We present an end-to-end lead optimization system for discovery based on an AI-gym environment called ``Reinforcement Learning for Molecular Modeling" (RLMM). RLMM automates running fully customizable molecular dynamic simulations inside of an agent-based molecular design protocol. RLMM is fully autonomous---from a single starting ligand, protein structure, and configuration file, RLMM cycles through designs for lead optimization informed by physics-based simulations. RLMM connects various state-of-the-art molecular dynamics simulations with an agent-based policy environment. We outline the basis of the molecular dynamic’s simulations utilized in RLMM and describe the methods for navigating chemical space in an agent-based model.
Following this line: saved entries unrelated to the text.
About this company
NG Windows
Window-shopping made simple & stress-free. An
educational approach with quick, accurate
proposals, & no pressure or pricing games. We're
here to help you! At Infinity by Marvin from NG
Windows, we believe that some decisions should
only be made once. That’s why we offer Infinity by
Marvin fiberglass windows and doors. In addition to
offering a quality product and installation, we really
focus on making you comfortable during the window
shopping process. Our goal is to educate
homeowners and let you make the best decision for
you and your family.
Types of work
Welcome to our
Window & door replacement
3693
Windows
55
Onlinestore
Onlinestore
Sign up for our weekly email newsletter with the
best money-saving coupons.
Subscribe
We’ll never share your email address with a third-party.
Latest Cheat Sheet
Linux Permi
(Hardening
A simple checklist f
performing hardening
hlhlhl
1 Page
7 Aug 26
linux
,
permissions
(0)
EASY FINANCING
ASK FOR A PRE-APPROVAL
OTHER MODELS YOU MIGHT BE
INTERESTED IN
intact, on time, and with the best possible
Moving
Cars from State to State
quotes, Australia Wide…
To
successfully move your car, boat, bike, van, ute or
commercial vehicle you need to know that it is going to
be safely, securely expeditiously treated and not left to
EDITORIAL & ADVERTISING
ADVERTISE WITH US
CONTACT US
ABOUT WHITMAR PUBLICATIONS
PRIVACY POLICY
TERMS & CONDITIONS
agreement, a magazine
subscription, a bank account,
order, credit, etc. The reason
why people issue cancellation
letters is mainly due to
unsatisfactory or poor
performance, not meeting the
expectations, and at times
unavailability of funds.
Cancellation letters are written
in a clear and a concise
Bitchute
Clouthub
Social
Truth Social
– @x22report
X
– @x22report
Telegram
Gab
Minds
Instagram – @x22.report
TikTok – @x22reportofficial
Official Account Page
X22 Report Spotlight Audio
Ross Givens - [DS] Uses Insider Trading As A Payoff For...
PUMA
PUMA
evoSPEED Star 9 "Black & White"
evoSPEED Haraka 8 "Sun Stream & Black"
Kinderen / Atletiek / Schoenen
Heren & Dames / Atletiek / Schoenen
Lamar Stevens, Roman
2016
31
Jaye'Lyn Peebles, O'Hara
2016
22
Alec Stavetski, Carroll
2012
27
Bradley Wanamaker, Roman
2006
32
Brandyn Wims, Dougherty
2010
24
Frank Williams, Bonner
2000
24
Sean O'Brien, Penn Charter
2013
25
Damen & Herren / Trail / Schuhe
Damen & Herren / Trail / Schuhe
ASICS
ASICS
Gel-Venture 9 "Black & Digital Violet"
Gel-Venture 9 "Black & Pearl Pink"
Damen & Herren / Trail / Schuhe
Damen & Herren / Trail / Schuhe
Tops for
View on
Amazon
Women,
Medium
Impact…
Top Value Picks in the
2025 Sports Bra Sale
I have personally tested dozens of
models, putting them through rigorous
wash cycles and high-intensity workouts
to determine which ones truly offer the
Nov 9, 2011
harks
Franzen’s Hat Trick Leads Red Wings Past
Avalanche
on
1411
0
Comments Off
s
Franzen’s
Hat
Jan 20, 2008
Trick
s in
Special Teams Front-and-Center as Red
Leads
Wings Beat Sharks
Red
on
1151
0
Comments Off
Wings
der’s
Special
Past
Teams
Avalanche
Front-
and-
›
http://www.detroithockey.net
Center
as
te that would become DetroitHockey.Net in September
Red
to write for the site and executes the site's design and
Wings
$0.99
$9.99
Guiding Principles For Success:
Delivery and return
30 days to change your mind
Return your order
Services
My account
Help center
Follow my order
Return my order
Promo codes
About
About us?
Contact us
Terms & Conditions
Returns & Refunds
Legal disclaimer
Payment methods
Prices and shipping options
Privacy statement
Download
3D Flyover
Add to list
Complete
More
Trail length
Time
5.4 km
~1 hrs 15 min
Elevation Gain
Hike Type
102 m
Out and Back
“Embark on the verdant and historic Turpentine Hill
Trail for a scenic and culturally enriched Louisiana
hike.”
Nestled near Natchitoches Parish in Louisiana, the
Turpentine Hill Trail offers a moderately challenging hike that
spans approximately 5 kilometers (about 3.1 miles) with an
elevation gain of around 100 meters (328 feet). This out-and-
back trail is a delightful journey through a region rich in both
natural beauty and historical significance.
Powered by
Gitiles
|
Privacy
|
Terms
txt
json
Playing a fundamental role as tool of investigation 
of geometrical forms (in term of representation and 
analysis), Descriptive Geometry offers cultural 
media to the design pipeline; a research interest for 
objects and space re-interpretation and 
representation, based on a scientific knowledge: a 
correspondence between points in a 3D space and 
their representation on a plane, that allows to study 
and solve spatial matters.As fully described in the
Computational tools for assessing the binding affinity for a ligand generally rely on molecular dynamics simulations. Given the aim to connect machine learning with physics-based modeling, we focus on employing physics-based simulations of protein-ligand complexes. Various software packages exist with an API for creating, running, and analyzing molecular dynamics simulations Standard molecular dynamics models. Molecular dynamics simulations are widely used to estimate the binding affinity of a proten-ligand complex computationally. Advanced sampling techniques are also used in molecular dynamics simulations such Markov Chain Monte Carlo (MCMC) or replica exchange. Molecular mechanics generalized borne surface area (MMGBSA) is a technique for estimating the binding affinity of a protein-ligand complex. MMGBSA methods are less computationally expensive than free energy estimations. Free energy estimation software packages utilize more complicated achemical techniques. We utilize the MMGBSA.py script from Amber20 to estimate the MMGBSA scores for a series of molecular dynamics snapshots.
RLMM is comprised of five general components that make up the backbone of the platform: system building, simulation setup, action space, observation space, and policy. Each of the five components consists of sub-modules with unique properties and behaviors. The connection between modules is provided by RLMM. The general workflow following initial system preparation, simulation, observations drawn from simulation sample, determination of action space (ligand design), AI-policy chooses modification, and the system is rebuilt and re-initialized to continue the simulation. Molecular modifications are small so that systems can be re-initialized without as much warm-up time.
System-building
Typically for lead optimization tasks, tautomers and enantiomers are enumerated for the incoming proposed analog or perturbation to the previous ligand. Conformer generation is performed on the ensemble of structures, generating 200-800 3D conformers for every enantiomer and reasonable tautomer generated. The conformer and placement of the ligand is selected based on the best shape overlay to the previous ligand. We utilize this system preparation method for lead optimization to mimic and interrupted simulation, where the start of the new simulation matches the end of the previous simulation as closely as possible.
Action-space
The action space abstraction in RLMM defines the space, or domain, of available actions available to the policy module. These actions define the transition from state to state in RLMM. To illustrate the strengths of this abstraction, we provide three implemented action spaces, with more robust formulations for synthetic chemistry restrictions coming. In principle, the action space formulation will allow for a robotic laboratory based action space, calculating possible reactions given a set of known reactions and in-stock reagents. During lead optimization, the goal is to modify a ligand to something similar with more desirable properties such as stronger binding or other properties. In order to transition the ligand, we implemented a similarity search, where the action space returns the $n$ most similar molecules in terms of 3D shape overlay based on a user provided database. The action space for a given state is then defines as the set of molecules that are the top $n$ most similar from a given database, such as PubChem. One benefit of this module is that enumerating the actions is exceptionally fast and all actions are synthetically reasonably, at least up to the quality of the database used. A second action space uses the FastRocs toolkit from OpenEye, which utilizes parallel GPUs to search a local database for known active compounds of similar shape to the given ligand, comparing millions of potential compounds per second. It returns a configurable number of sufficiently similar compounds for further analysis as potential modifications to the ligand. A second action space is based on the derivation and models trained in this paper for a scaffold-based navigation model.
Policy
In each episode of the simulation, the ligand structure will be perturbed to look for better binding and/or new ligand structures. The changed structure will then persist as the base structure in the next episode. RLMM supports various policies to allow for flexible choices in how the ligand will be modified in each episode and which modifications will persist.